- _DATASET EXTRACT_:
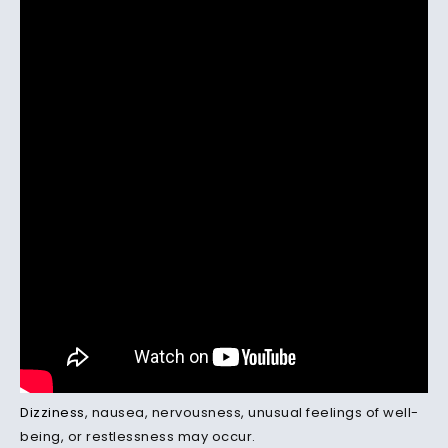
Dizziness
, nausea, nervousness, unusual feelings of well-
being, or restlessness may occur.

- _YOUR TASK_: Write the material out again exactly. Do not include the pictures.

- _RESULT OF THE EXERCISE_:
Dizziness
, nausea, nervousness, unusual feelings of well-
being, or restlessness may occur.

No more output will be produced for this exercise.